Sophie Adenot bientôt dans l’espace, tout sur la mission de l’astronaute française à bord de l’ISS

Départ prévu dans moins de trois mois. La semaine dernière, la NASA a annoncé le départ de Crew-12, l’équipage dans lequel Sophie Adenot va rejoindre la Station spatiale internationale (ISS), « à partir du 15 février 2026 ». Un envol que l’astronaute française de l’ESA, qui rejoint l’ISS pour 8 mois dans le cadre de sa mission Epsilon, aborde « sereine » et « concentrée » : « J’ai été bien entraînée. On se sent porté par tout ce qu’on a appris, par les instructeurs, par les équipes au sol qui travaillent avec nous », a-t-elle déclaré ce lundi 24 novembre à nos équipes depuis le centre spatial du CNES à Toulouse.

Sophie Adenot était de passage à l’agence spatiale française pour rencontrer « l’équipe France » qui sera derrière elle tout au long de sa mission. « C’est important parce qu’on embarque un bout de la France dans l’espace et c’est une grande fierté de représenter tout le travail des équipes du CNES qui travaillent à cette aventure spatiale depuis le premier vol de Jean-Loup Chrétien en 1982 », a-t-elle souligné.

© CNES/OLLIER Alexandre, 2025

L’astronaute française a également passé du temps au Cadmos, le Centre d’aide aux activités en micropesanteur et des opérations spatiales du CNES, pour se familiariser avec les sept nouvelles expériences françaises qu’elle va mener en apesanteur et qui seront opérées au sol par les équipes du Cadmos à Toulouse.

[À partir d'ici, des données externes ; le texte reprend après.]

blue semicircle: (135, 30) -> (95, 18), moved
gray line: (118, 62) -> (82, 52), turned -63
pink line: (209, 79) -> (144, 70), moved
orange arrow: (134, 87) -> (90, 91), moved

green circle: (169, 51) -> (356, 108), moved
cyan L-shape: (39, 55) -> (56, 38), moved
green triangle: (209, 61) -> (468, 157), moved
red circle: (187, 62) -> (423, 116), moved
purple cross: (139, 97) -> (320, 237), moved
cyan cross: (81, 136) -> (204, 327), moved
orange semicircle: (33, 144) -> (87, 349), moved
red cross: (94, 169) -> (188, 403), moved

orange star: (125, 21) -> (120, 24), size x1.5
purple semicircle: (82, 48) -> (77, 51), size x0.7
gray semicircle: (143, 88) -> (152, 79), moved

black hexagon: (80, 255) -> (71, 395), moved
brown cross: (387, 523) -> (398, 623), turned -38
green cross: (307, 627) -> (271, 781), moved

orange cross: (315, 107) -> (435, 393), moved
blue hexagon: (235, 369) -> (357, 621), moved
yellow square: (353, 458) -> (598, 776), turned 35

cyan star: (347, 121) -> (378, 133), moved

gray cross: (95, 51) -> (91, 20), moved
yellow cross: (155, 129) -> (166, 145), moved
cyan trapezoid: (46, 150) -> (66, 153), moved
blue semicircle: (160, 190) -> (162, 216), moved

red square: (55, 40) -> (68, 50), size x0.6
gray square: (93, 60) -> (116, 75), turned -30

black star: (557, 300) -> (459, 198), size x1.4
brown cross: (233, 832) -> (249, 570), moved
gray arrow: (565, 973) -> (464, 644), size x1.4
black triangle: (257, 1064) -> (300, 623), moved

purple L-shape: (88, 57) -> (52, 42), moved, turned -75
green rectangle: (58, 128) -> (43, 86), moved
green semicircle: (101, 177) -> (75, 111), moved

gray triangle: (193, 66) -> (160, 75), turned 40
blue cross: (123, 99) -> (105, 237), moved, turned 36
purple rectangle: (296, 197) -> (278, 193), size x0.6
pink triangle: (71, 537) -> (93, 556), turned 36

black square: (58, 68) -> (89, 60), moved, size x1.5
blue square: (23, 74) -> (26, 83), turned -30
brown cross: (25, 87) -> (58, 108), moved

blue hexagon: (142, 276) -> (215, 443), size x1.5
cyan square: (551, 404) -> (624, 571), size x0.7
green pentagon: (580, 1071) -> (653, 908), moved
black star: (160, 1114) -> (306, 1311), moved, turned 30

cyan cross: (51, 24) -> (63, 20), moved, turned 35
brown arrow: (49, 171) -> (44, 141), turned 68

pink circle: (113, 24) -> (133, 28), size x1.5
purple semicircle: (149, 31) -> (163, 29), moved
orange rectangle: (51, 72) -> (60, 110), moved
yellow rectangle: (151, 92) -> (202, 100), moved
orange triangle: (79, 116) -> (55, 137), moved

Elle s’est notamment déclarée « ravie » de pouvoir « contribuer, par ce biais, au progrès dans le domaine médical, avec un impact direct et très concret sur l’utilisation de procédures, le développement de traitements et de technologies dans ce domaine. »

© CNES/OLLIER Alexandre, 2025

L’une des expériences françaises de sa mission, ChlorISS, possède une dimension éducative puisqu’elle sera conjointement réalisée à bord de l’ISS par Sophie Adenot et par 4 500 classes dans toute la France, du CP à la Terminale. « Je suis également ravie de participer à cette expérience qui va partager avec environ 300 000 jeunes Français la compréhension de comment des graines peuvent germer avec l’effet de la gravité ou de la micropesanteur, avec des filtres de lumière aussi, pour étudier l’influence de la lumière », s’est enthousiasmée Sophie Adenot.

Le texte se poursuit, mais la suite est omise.